Uh uh, it isn't up to me, it's up to those professionals in neurophysiological
psychology and other such disciplines. However, a dated but still very
interesting account is given of many of these (now uncontentious) reductions
in Stephen Rose's _The Conscious Brain_. My point is that, given all the
successes of the reductive program - and they are undeniable, aren't they -
it's up to those Platonists and dualists who wish to deny that this is
the path to take *in science* to show why. Dualism is ontically unparsimonious
on any interpretation: it posits two realms of being. IF one will do, whether
it is the mental or the physical, then that is simpler and to be preferred.

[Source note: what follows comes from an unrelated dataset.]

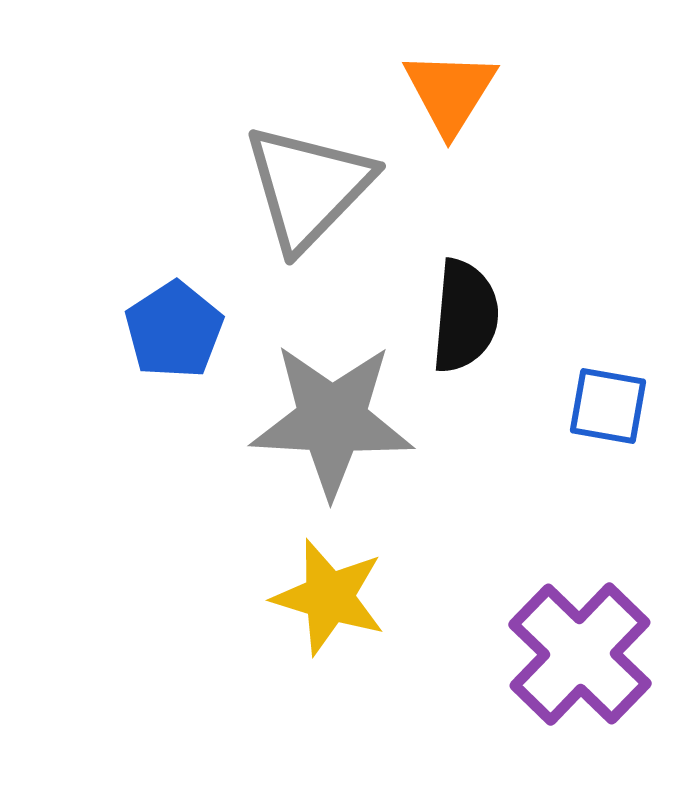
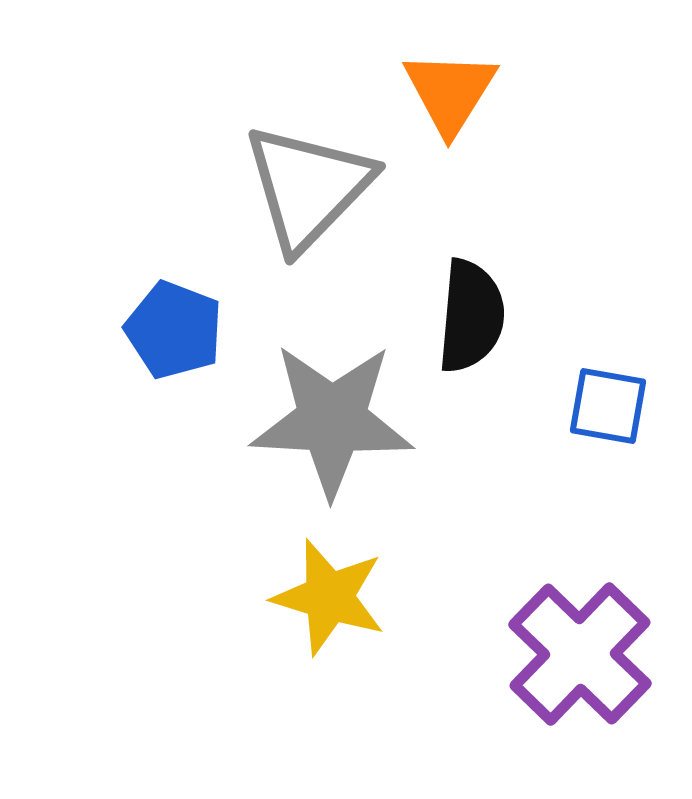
black semicircle: moved 6 px right
blue pentagon: rotated 18 degrees counterclockwise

The rest is a matter of research success, and the mentalist program has been
stalled for over three centuries, while the physicalist account leaps ahead
from week to week.

A semantic argument against the possibility of success (you are not being
skeptical in tone, you are instead very dogmatic: "show me X and I'll show
you why it can't succeed" indeed!) is so much sophistry. Words do not
have priority over the phenomena, and the appearance is ALL in favour of
a reductive account to date.

As to the nature of AI, so far it has given us some remarkable tools for
making computers do things that look like what used to be thought the
exclusive domain of mind. Mentalism is dying the death of a thousand
qualifications, like the God of the gaps who could decree the falsity 
of this or that scientific theory - from Galileo to Darwin, including 
Newton on the way. If mind is a physical phenomenon, and I think I am
at least on a coherent path in thinking it to be, then it can be physically
modelled on a sophisticated enough system. Whether a Turing Machine-like
system is able to so model is a matter for empirical research (I doubt it).
The attempt to model consciousness physically will (i) teach us a lot about
dynamic information processing systems (and therefore applied computing)
and (ii) teach us a lot about what sorts of processes are going on in our
brains. More power to AI researchers.